• Records provided:
------------------------------------------------

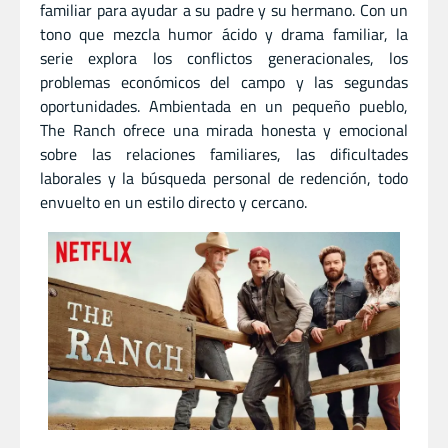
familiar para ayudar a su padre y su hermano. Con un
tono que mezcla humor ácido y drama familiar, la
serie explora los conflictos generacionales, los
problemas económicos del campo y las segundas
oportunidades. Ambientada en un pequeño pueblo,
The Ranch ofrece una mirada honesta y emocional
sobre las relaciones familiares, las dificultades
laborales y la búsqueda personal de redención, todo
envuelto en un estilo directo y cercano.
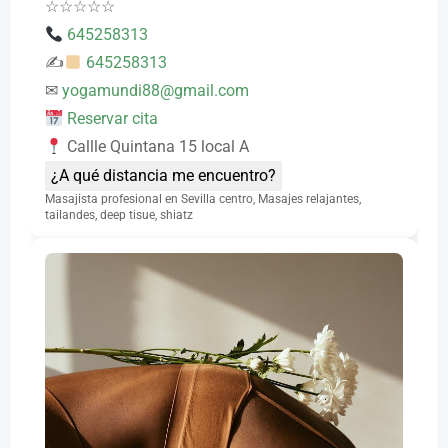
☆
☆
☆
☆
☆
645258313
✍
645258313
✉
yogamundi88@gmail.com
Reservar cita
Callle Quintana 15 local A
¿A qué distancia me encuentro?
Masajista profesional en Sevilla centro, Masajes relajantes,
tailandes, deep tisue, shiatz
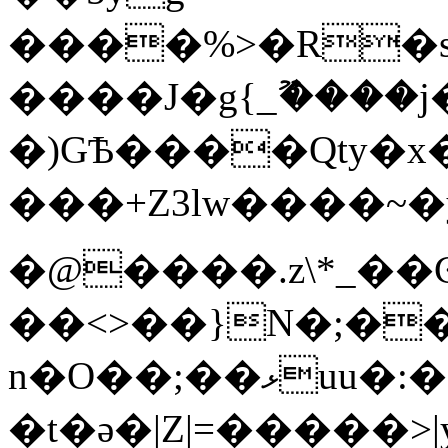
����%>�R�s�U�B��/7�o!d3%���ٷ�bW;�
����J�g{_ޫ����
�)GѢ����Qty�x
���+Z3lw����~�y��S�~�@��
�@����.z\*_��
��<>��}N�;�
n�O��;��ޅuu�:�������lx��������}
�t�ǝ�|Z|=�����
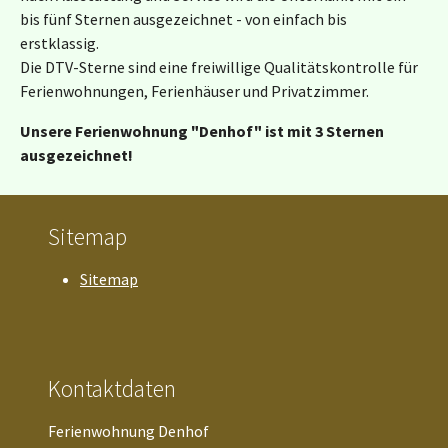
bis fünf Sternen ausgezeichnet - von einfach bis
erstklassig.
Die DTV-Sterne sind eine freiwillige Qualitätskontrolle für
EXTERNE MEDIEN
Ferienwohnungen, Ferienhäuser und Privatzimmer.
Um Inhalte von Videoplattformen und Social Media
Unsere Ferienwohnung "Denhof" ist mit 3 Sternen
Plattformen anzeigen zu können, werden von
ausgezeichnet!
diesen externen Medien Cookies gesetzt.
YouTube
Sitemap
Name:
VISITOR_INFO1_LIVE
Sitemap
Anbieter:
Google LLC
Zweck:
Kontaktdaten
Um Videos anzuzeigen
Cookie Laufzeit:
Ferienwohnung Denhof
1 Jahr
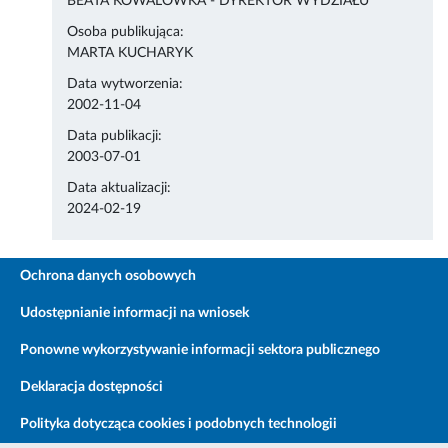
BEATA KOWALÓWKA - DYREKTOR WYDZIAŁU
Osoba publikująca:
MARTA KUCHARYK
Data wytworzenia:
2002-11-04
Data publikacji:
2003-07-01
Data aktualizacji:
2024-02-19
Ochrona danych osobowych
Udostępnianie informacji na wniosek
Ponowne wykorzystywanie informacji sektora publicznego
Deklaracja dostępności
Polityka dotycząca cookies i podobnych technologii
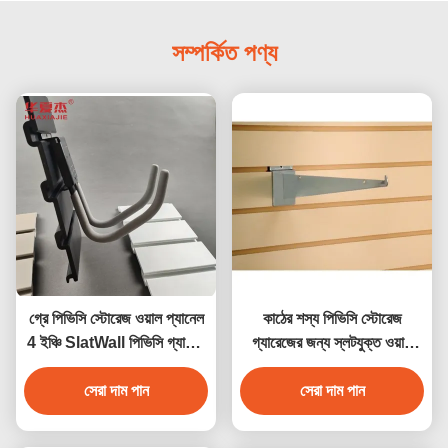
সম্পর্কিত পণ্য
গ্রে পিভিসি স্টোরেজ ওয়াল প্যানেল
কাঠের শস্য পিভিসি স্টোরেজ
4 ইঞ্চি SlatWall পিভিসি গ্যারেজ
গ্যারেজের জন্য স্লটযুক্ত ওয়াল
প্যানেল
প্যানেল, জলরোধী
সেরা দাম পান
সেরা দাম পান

------------------------------------------------

• Task requirements:
All of the material above must be retyped exactly, line for line, with the images dropped.

• Solution to the exercise:
familiar para ayudar a su padre y su hermano. Con un
tono que mezcla humor ácido y drama familiar, la
serie explora los conflictos generacionales, los
problemas económicos del campo y las segundas
oportunidades. Ambientada en un pequeño pueblo,
The Ranch ofrece una mirada honesta y emocional
sobre las relaciones familiares, las dificultades
laborales y la búsqueda personal de redención, todo
envuelto en un estilo directo y cercano.
☆
☆
☆
☆
☆
645258313
✍
645258313
✉
yogamundi88@gmail.com
Reservar cita
Callle Quintana 15 local A
¿A qué distancia me encuentro?
Masajista profesional en Sevilla centro, Masajes relajantes,
tailandes, deep tisue, shiatz
����%>�R�s�U�B��/7�o!d3%���ٷ�bW;�
����J�g{_ޫ����
�)GѢ����Qty�x
���+Z3lw����~�y��S�~�@��
�@����.z\*_��
��<>��}N�;�
n�O��;��ޅuu�:�������lx��������}
�t�ǝ�|Z|=�����
bis fünf Sternen ausgezeichnet - von einfach bis
erstklassig.
Die DTV-Sterne sind eine freiwillige Qualitätskontrolle für
EXTERNE MEDIEN
Ferienwohnungen, Ferienhäuser und Privatzimmer.
Um Inhalte von Videoplattformen und Social Media
Unsere Ferienwohnung "Denhof" ist mit 3 Sternen
Plattformen anzeigen zu können, werden von
ausgezeichnet!
diesen externen Medien Cookies gesetzt.
YouTube
Sitemap
Name:
VISITOR_INFO1_LIVE
Sitemap
Anbieter:
Google LLC
Zweck:
Kontaktdaten
Um Videos anzuzeigen
Cookie Laufzeit:
Ferienwohnung Denhof
1 Jahr
BEATA KOWALÓWKA - DYREKTOR WYDZIAŁU
Osoba publikująca:
MARTA KUCHARYK
Data wytworzenia:
2002-11-04
Data publikacji:
2003-07-01
Data aktualizacji:
2024-02-19
Ochrona danych osobowych
Udostępnianie informacji na wniosek
Ponowne wykorzystywanie informacji sektora publicznego
Deklaracja dostępności
Polityka dotycząca cookies i podobnych technologii
সম্পর্কিত পণ্য
গ্রে পিভিসি স্টোরেজ ওয়াল প্যানেল
কাঠের শস্য পিভিসি স্টোরেজ
4 ইঞ্চি SlatWall পিভিসি গ্যারেজ
গ্যারেজের জন্য স্লটযুক্ত ওয়াল
প্যানেল
প্যানেল, জলরোধী
সেরা দাম পান
সেরা দাম পান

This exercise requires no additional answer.